Trump's 4 big confessions at the debate
Donald Trump made a lot of confessions at the debate -- mostly through his evasions and omissions. Here is what we learned about the extremist Trump agenda and the implementation of Project 2025.
Donald Trump is fond of cringy all-caps hyperbolic superlatives, but he really outdid himself in his debate with VP Kamala Harris: that was potentially THE VERY WORST, MOST INCOMPETENT, MOST UNHINGED, MOST DEVASTATING DEBATE PERFORMANCE IN RECENT AMERICAN HISTORY.
He slid into this debacle courtesy of an equally superlative performance by Harris, who successfully baited Trump into rants, tangents, and distractions, which have been covered elsewhere, including on my most recent podcast episode. (And now he is completely chickening out and refusing to debate Harris again.)
But Trump did something else equally notable at the debate. He had quite a few tells — signals regarding the policies and actions he would undertake in a second term, especially given what we already know of his agenda from Project 2025, the most extreme set of proposals from a major party in American politics since the Civil War.
Mind you, some of these things we already knew, or could surmise — but one of the useful functions of a debate is that it presents at least the possibility of politicians being forced to answer questions about their planned policies. And indeed Trump, albeit often through evasions or omissions, confirmed many of his plans while on stage in Philadelphia. Here are the four biggest ones:
(1) Trump would absolutely support a federal nationwide abortion ban — and will sign it if Congress passes it.

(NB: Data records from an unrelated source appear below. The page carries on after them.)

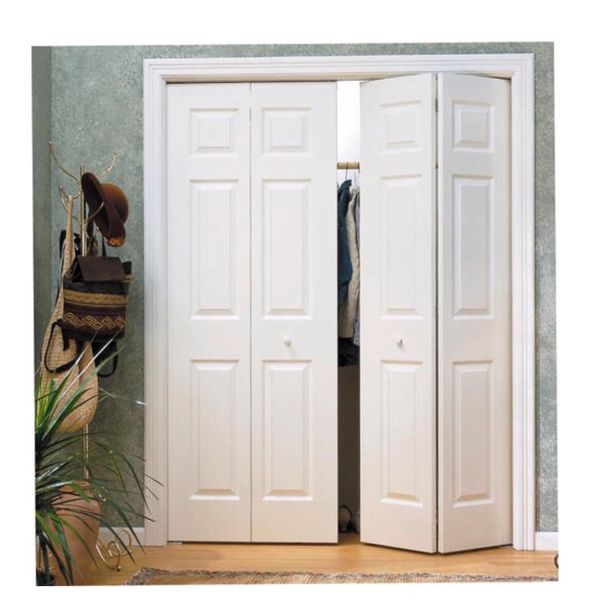 Identify the location of plant pot. The image size is (600, 600). (97, 545). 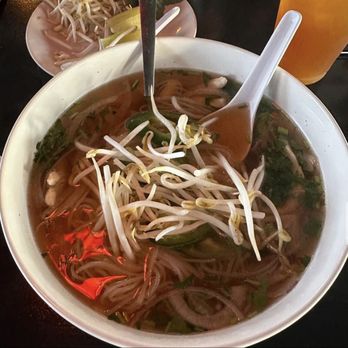 This screenshot has height=348, width=348. Identify the location of plate. (36, 44), (194, 14). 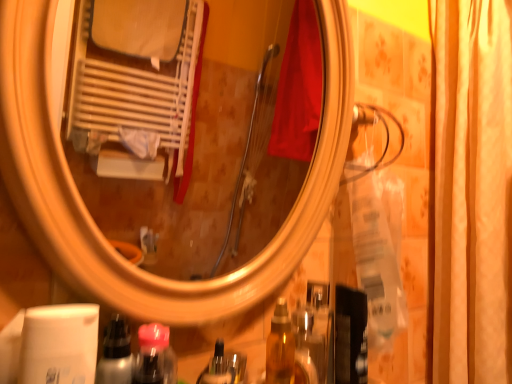 Question: Can you confirm if translucent plastic bottle at lower center is smaller than metallic silver spray at lower left?

Choices:
 (A) no
 (B) yes

Answer: (B)

Question: Is translucent plastic bottle at lower center aimed at metallic silver spray at lower left?

Choices:
 (A) yes
 (B) no

Answer: (B)

Question: Is translucent plastic bottle at lower center taller than metallic silver spray at lower left?

Choices:
 (A) no
 (B) yes

Answer: (A)

Question: From the image's perspective, would you say translucent plastic bottle at lower center is shown under metallic silver spray at lower left?

Choices:
 (A) no
 (B) yes

Answer: (B)

Question: Is the position of translucent plastic bottle at lower center more distant than that of metallic silver spray at lower left?

Choices:
 (A) no
 (B) yes

Answer: (B)

Question: From a real-world perspective, is translucent plastic bottle at lower center under metallic silver spray at lower left?

Choices:
 (A) no
 (B) yes

Answer: (B)

Question: Is translucent plastic bottle at lower center facing away from silky beige curtain at right?

Choices:
 (A) yes
 (B) no

Answer: (B)

Question: Considering the relative sizes of translucent plastic bottle at lower center and silky beige curtain at right in the image provided, is translucent plastic bottle at lower center bigger than silky beige curtain at right?

Choices:
 (A) yes
 (B) no

Answer: (B)

Question: Can you confirm if translucent plastic bottle at lower center is thinner than silky beige curtain at right?

Choices:
 (A) yes
 (B) no

Answer: (A)

Question: Is translucent plastic bottle at lower center not inside silky beige curtain at right?

Choices:
 (A) no
 (B) yes

Answer: (B)

Question: Is translucent plastic bottle at lower center to the left of silky beige curtain at right from the viewer's perspective?

Choices:
 (A) no
 (B) yes

Answer: (B)

Question: Is the surface of translucent plastic bottle at lower center in direct contact with silky beige curtain at right?

Choices:
 (A) no
 (B) yes

Answer: (A)

Question: From the image's perspective, does silky beige curtain at right appear lower than metallic silver spray at lower left?

Choices:
 (A) yes
 (B) no

Answer: (B) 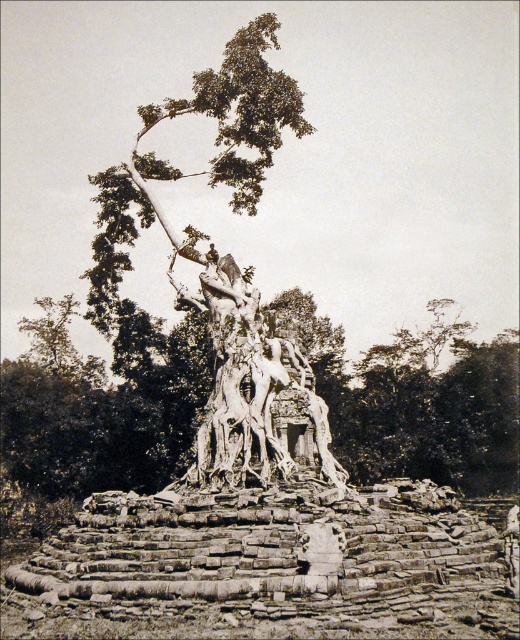 Question: Is rough bark tree trunk at center positioned at the back of white stone sculpture at center?

Choices:
 (A) yes
 (B) no

Answer: (A)

Question: Estimate the real-world distances between objects in this image. Which object is farther from the stone statue at center?

Choices:
 (A) rough bark tree trunk at center
 (B) white stone sculpture at center

Answer: (A)

Question: Can you confirm if stone statue at center is positioned to the left of white stone sculpture at center?

Choices:
 (A) no
 (B) yes

Answer: (B)

Question: In this image, where is rough bark tree trunk at center located relative to stone statue at center?

Choices:
 (A) left
 (B) right

Answer: (B)

Question: Which of the following is the closest to the observer?

Choices:
 (A) rough bark tree trunk at center
 (B) stone statue at center

Answer: (B)

Question: Which object is positioned closest to the white stone sculpture at center?

Choices:
 (A) rough bark tree trunk at center
 (B) stone statue at center

Answer: (B) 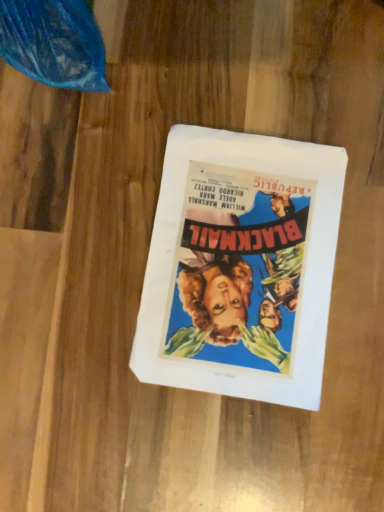 Locate an element on the screen. matte paper book at center is located at coordinates (241, 266).

The width and height of the screenshot is (384, 512). What do you see at coordinates (241, 266) in the screenshot?
I see `matte paper book at center` at bounding box center [241, 266].

This screenshot has width=384, height=512. I want to click on matte paper book at center, so click(241, 266). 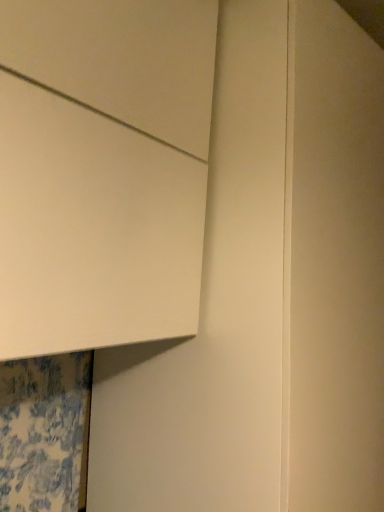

The contrast of the candidates’ answers on reproductive rights were especially dramatic and telling. Harris delivered her best answer of the night in her ringing and evocative defense of reproductive rights and fighting government intrusion into women’s healthcare decisions.
Trump, meanwhile, had one of his worst moments of the debate when the moderators cornered him on his boasting of being the president to end Roe v. Wade — and how he would handle a federal nationwide abortion ban if it were to land on his desk as president.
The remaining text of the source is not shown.